Section 1: General developments in the world in 2018 compared to 2010
GDP per capita has noticeably increased by 5 353 USD. Western Europe seems to have the highest GDP per capita followed by East Asia Pasific. Africa shows the lowest GDP per capita. Western Asia and Africa have shown the highest population growth. Eastern Europe has a negative population growth. The only noticeable increase was in the Human Development Index. The levels of democracy, corruption and inequality roughly stayed the same. Among the three countries Russia has the lowest GDP per capita, Germany being on the second place with the United States having the highest GDP per capita.
Section 2: Are there tentative correlations between certain indicators?
There is are clear tentative positive correlations between GDP per capita and life expectancy, between GDP per capita and the level of democracy. Russia has considerably shorter life expectancy and smaller GDP per capita compared to Germany and the US. Russia shows a very low democracy index, while Germany has the highest democracy index among the three countries. There is a tentative negative correlation between GPD per capita and the corruption perception level. Russia is on the lower end of the sample, while Germany shows the lowest level of corruption among the three countries. There seems to be no obvious correlations between human development and democracy or between democracy and military expenditures or bewteen democracy and inequality. Russia is among the outliers, with a very low democracy index and a rather high human development index and high military expenditures.
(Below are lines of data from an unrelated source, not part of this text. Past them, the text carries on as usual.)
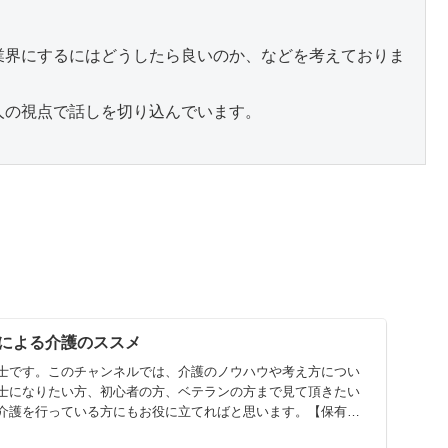
業界にするにはどうしたら良いのか、などを考えておりま
の視点で話しを切り込んでいます。

による介護のススメ
士です。このチャンネルでは、介護のノウハウや考え方につい
士になりたい方、初心者の方、ベテランの方まで見て頂きたい
介護を行っている方にもお役に立てればと思います。【保有資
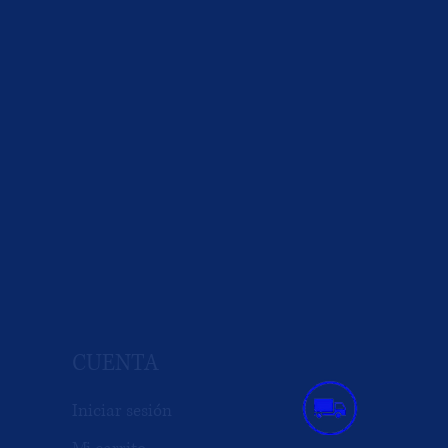
CUENTA
Iniciar sesión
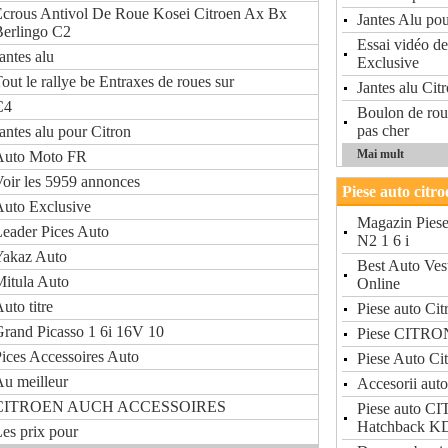
crous Antivol De Roue Kosei Citroen Ax Bx
Jantes Alu po
Berlingo C2
Essai vidéo d
antes alu
Exclusive
out le rallye be Entraxes de roues sur
Jantes alu Cit
C4
Boulon de ro
pas cher
antes alu pour Citron
Mai mult
Auto Moto FR
oir les 5959 annonces
Piese auto citro
uto Exclusive
Magazin Pies
eader Pices Auto
N2 1 6 i
Yakaz Auto
Best Auto Ves
itula Auto
Online
uto titre
Piese auto Ci
rand Picasso 1 6i 16V 10
Piese CITRON
ices Accessoires Auto
Piese Auto Ci
u meilleur
Accesorii auto
CITROEN AUCH ACCESSOIRES
Piese auto C
Hatchback K
es prix pour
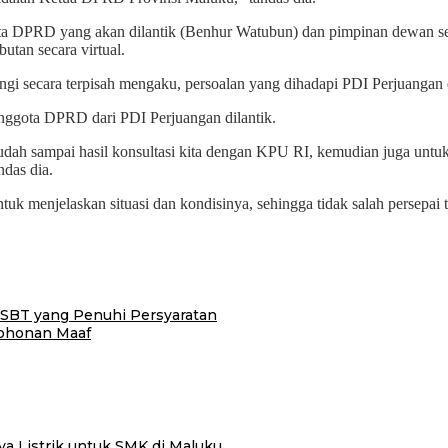
nggota DPRD yang akan dilantik (Benhur Watubun) dan pimpinan dewan 
an secara virtual.
 secara terpisah mengaku, persoalan yang dihadapi PDI Perjuangan 
 anggota DPRD dari PDI Perjuangan dilantik.
i sudah sampai hasil konsultasi kita dengan KPU RI, kemudian juga un
ndas dia.
 menjelaskan situasi dan kondisinya, sehingga tidak salah persepai t
SBT yang Penuhi Persyaratan
ohonan Maaf
 Listrik untuk SMK di Maluku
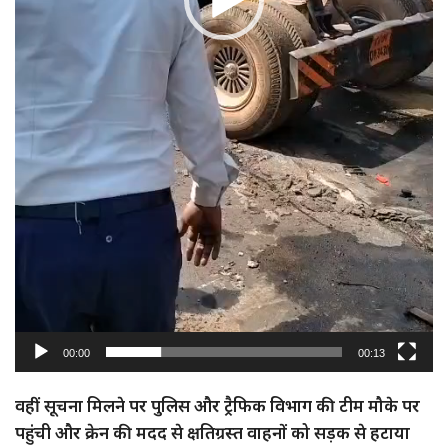
00:00
00:13
वहीं सूचना मिलने पर पुलिस और ट्रैफिक विभाग की टीम मौके पर
पहुंची और क्रेन की मदद से क्षतिग्रस्त वाहनों को सड़क से हटाया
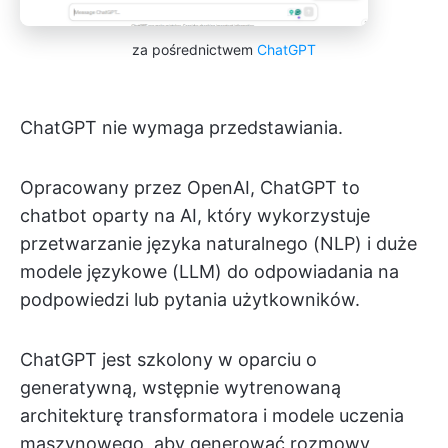
za pośrednictwem
ChatGPT
ChatGPT nie wymaga przedstawiania.
Opracowany przez OpenAI, ChatGPT to
chatbot oparty na AI, który wykorzystuje
przetwarzanie języka naturalnego (NLP) i duże
modele językowe (LLM) do odpowiadania na
podpowiedzi lub pytania użytkowników.
ChatGPT jest szkolony w oparciu o
generatywną, wstępnie wytrenowaną
architekturę transformatora i modele uczenia
maszynowego, aby generować rozmowy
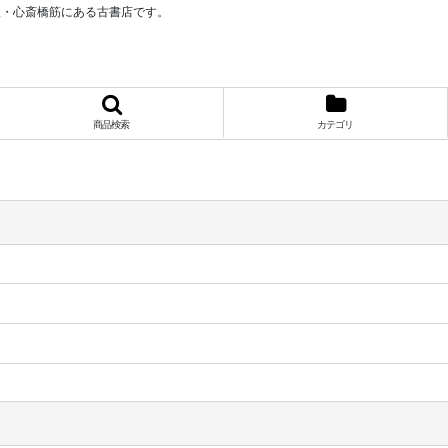
阪・心斎橋筋にある古書店です。
商品検索
カテゴリ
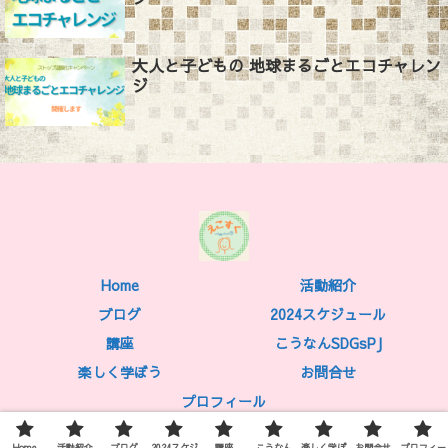
大人と子どもの 地球まるごとエコチャレン
ジ
Home
活動紹介
ブログ
2024スケジュール
講座
こうなんSDGsPJ
楽しく学ぼう
お問合せ
プロフィール
© 2021 えこすく.
Home
活動紹介
ブログ
2024スケジ
講座
こうなん
楽しく学ぼ
お問合せ
プロフィー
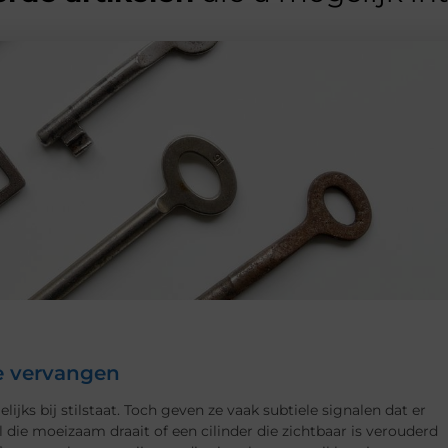
te vervangen
elijks bij stilstaat. Toch geven ze vaak subtiele signalen dat er
el die moeizaam draait of een cilinder die zichtbaar is verouderd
Section 3: What are the developments in the disbribution of income in the world?
There is great inequality among the countries in terms of income distribution. 33 countries are in the lowest quartile with income less than 5.5K. The poorest country is Congo with GDP of USD 900. Other 33 countries are in the highest quartile with income more than 33.7K. The richest country is Singapore with GDP of USD 94.7K. South America, North America and Sub-Saharan Africa show the highest income distribution inequality within the country. Europe seems to have the least income inequality.